Il Governo in quale direzione dovrebbe guardare?
Dire la Francia, dove vige il quoziente familiare e dove c’è stato e c’è tuttora un relativamente consistente numero di nascite, è scontato perché lo sanno tutti. Ci sono esperienze virtuose anche in casa nostra, una di queste è il modello Bolzano: nell’80% dei comuni della provincia la natalità è in aumento. La presenza lavorativa femminile è forte, si ricorre a tutta la flessibilità possibile per conciliare famiglia e lavoro, non solo nel pubblico ma anche nel privato. In pratica fare la madre è più facile che altrove.
Suggerimenti per replicare il modello?
Un invito ai sindacati: abbandonino logiche corporative, e sui temi che riguardano la conciliazione abbiano un approccio flessibile, diversificato da azienda ad azienda e da territorio a territorio, favorendo l’incontro e l’accordo tra lavoratori, lavoratrici e datori di lavoro.

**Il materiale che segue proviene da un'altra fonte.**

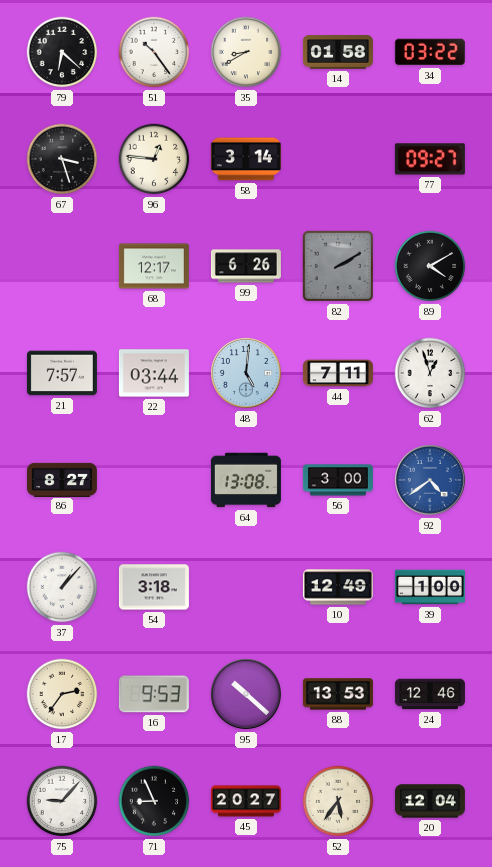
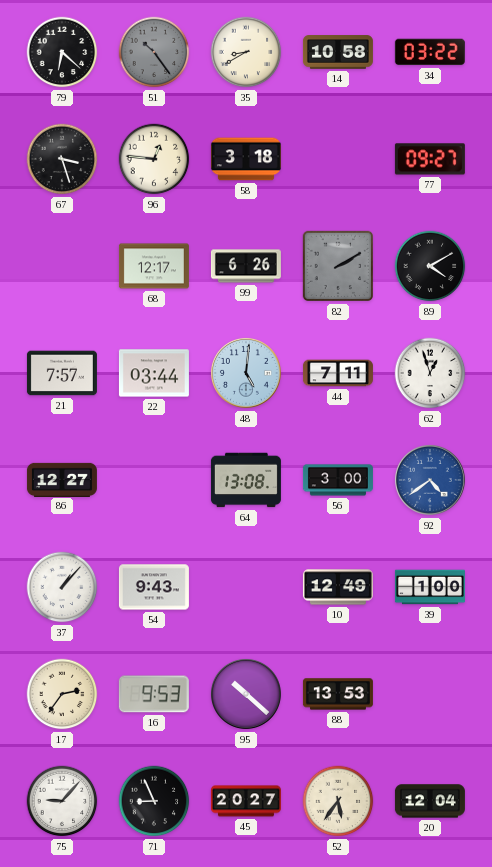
51 dial: white -> grey
14: 01:58 -> 10:58
58: 3:14 -> 3:18
86: 8:27 -> 12:27
54: 3:18 -> 9:43
24: 12:46 -> none
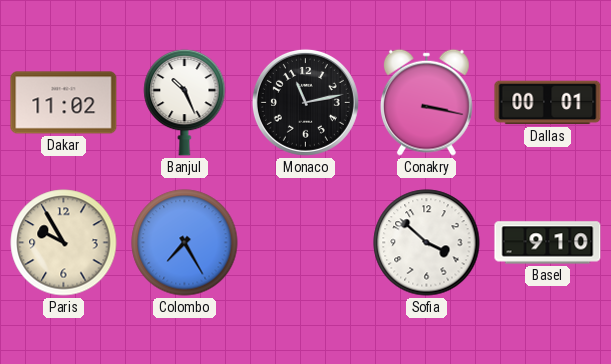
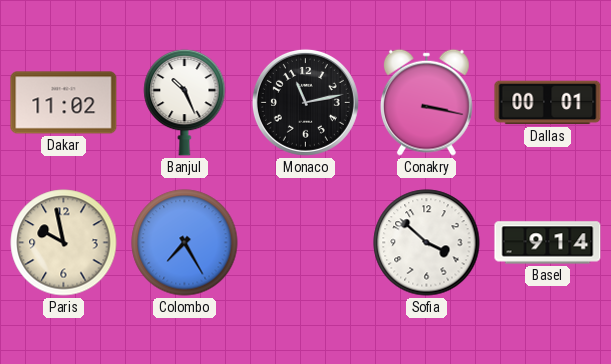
Paris: 9:55 -> 9:58
Basel: 9:10 -> 9:14
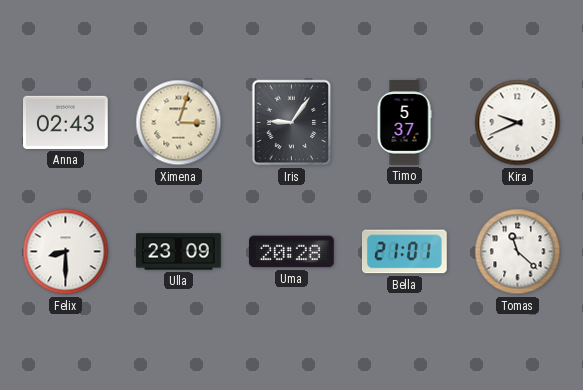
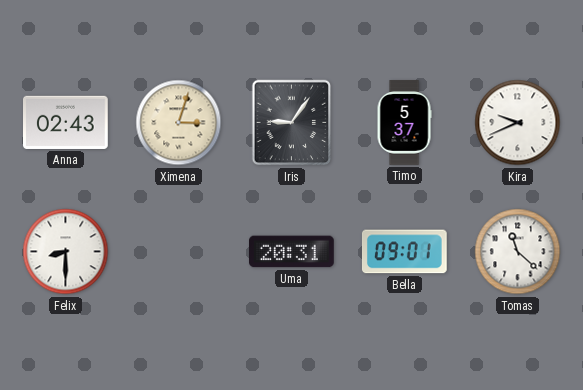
Ulla: 23:09 -> none
Uma: 20:28 -> 20:31
Bella: 21:01 -> 09:01
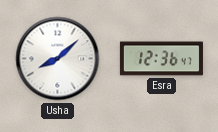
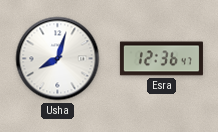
Usha: 8:08 -> 8:03
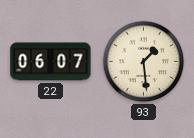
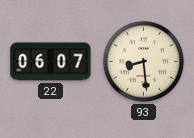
93: 1:29 -> 8:29
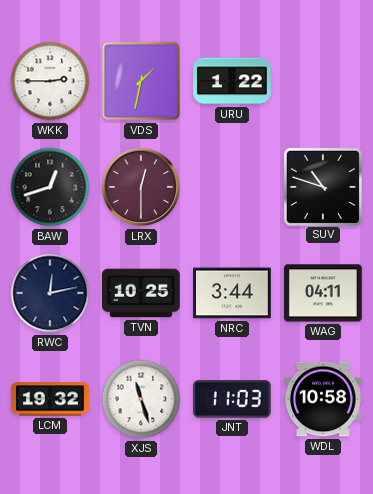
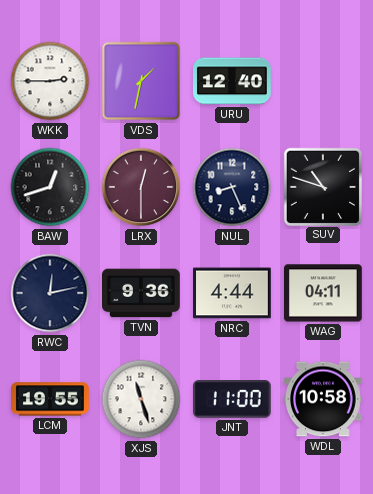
URU: 1:22 -> 12:40
NUL: none -> 8:26
TVN: 10:25 -> 9:36
NRC: 3:44 -> 4:44
LCM: 19:32 -> 19:55
JNT: 11:03 -> 11:00
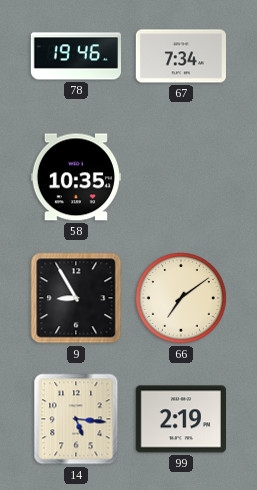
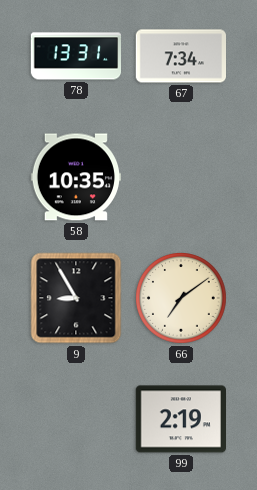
78: 19:46 -> 13:31
14: 5:16 -> none
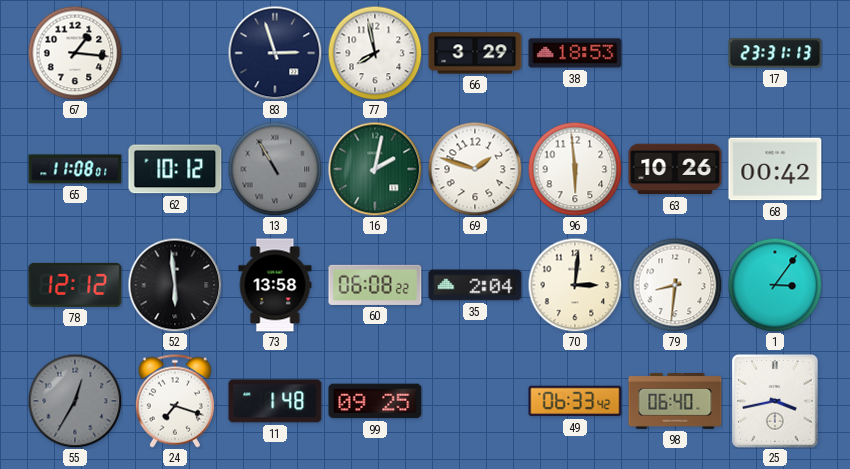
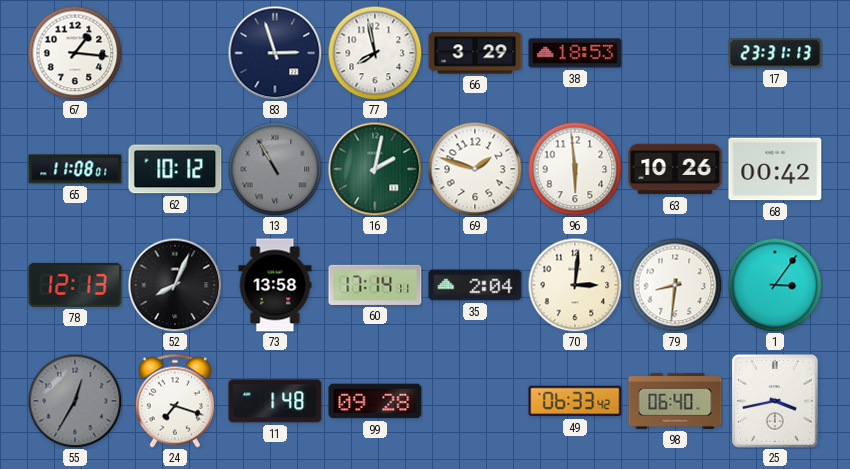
78: 12:12 -> 12:13
52: 5:59 -> 8:04
60: 06:08 -> 17:14
99: 09:25 -> 09:28
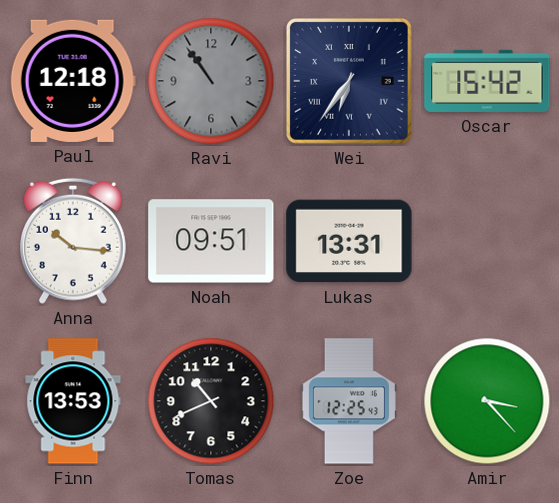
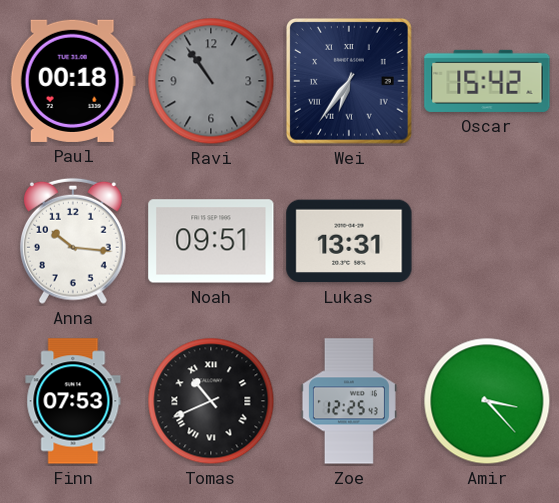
Paul: 12:18 -> 00:18
Finn: 13:53 -> 07:53
Tomas numerals: Arabic -> Roman
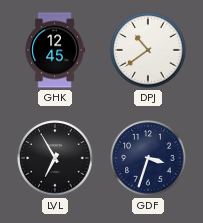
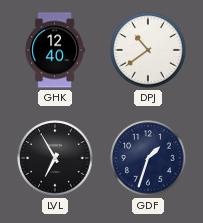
GHK: 12:45 -> 12:40
GDF: 3:33 -> 1:33
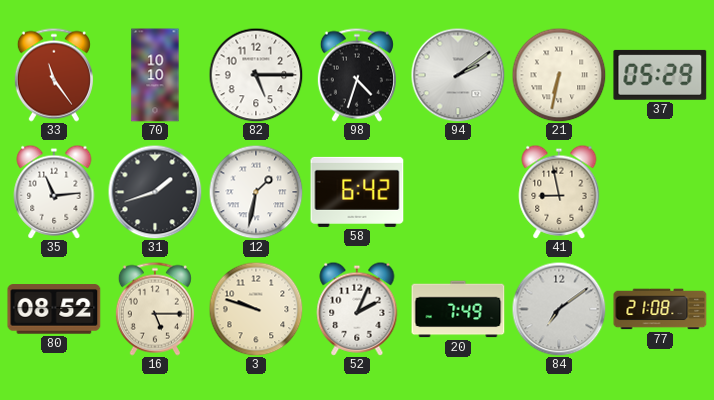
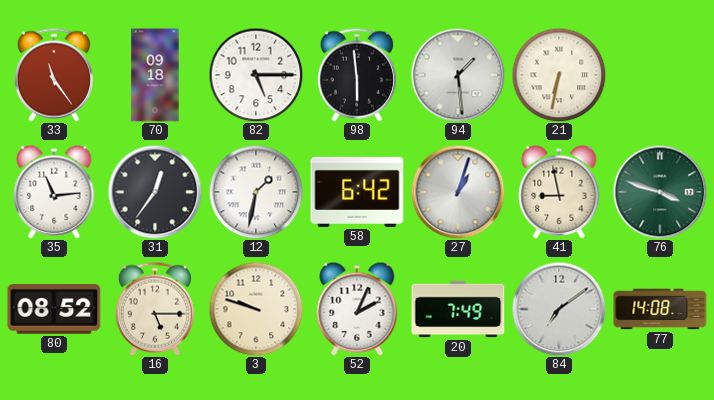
70: 10:10 -> 09:18
98: 4:33 -> 5:59
94: 2:09 -> 1:29
37: 05:29 -> none
31: 1:42 -> 12:36
27: none -> 1:03
76: none -> 3:48
77: 21:08 -> 14:08
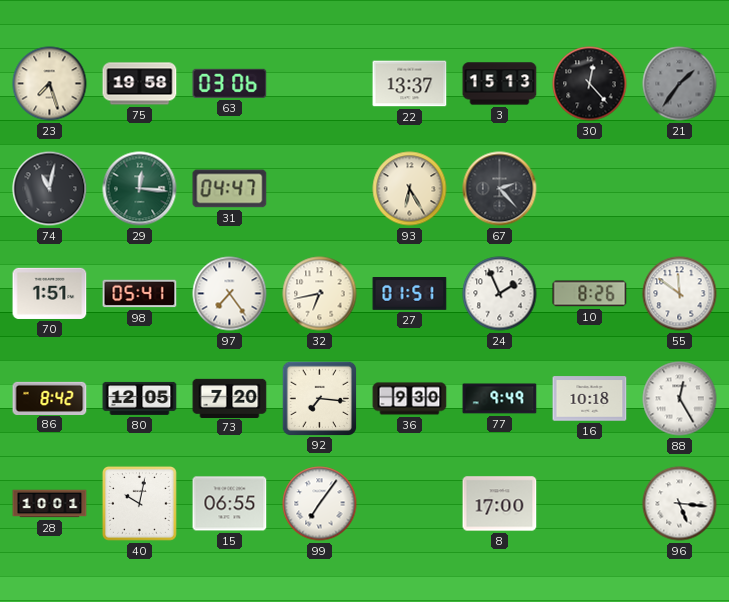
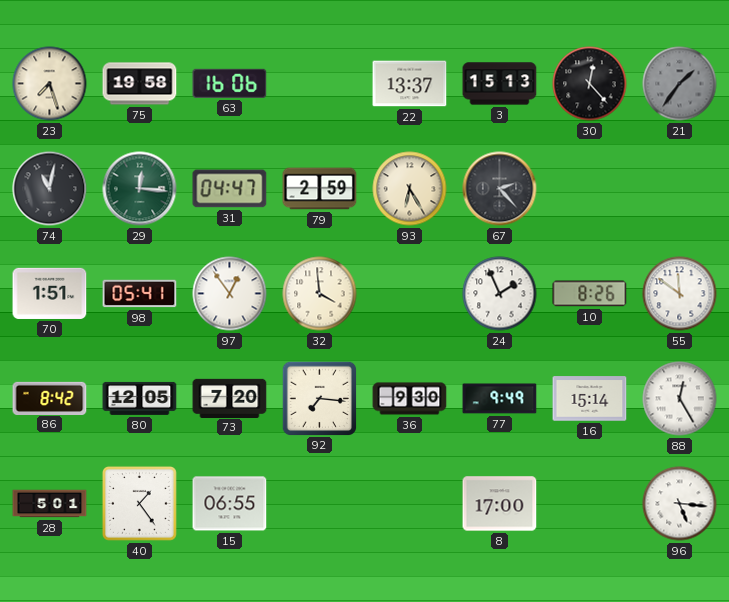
63: 03:06 -> 16:06
79: none -> 2:59
97: 7:24 -> 12:54
32: 6:43 -> 3:59
27: 01:51 -> none
16: 10:18 -> 15:14
28: 10:01 -> 5:01
40: 10:02 -> 1:24
99: 7:06 -> none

Il contributo migratorio può essere la soluzione al calo demografico?
No. Il contributo migratorio è importante perché i nati stranieri sono il 14% delle nascite totali, se ad essi aggiungiamo i nati misti perché uno dei due genitori è italiano saliamo al 20%. È un contributo importante, ma non determinante.
Perché?
Il tasso di natalità della popolazione straniera è sceso rapidamente dai 23 per mille residenti del 2004 agli 11 per mille del 2022. Cioè si è dimezzato. Il gap di 14 punti che c’era nel 2004 rispetto al tasso di natalità degli italiani, adesso è di 6 punti. Vuol dire che la componente straniera, una volta in Italia, converge verso il modello autoctono.
Cosa significa?
Significa che il problema non sta nell’essere stranieri o italiani, ma è immanente al Paese. Semplificando, una volta che si è in un determinato territorio la priorità è quella di tirare avanti nella vita di tutti i giorni nel miglior modo possibile. Se questo non consente di avere i figli sperati, vi si rinuncia.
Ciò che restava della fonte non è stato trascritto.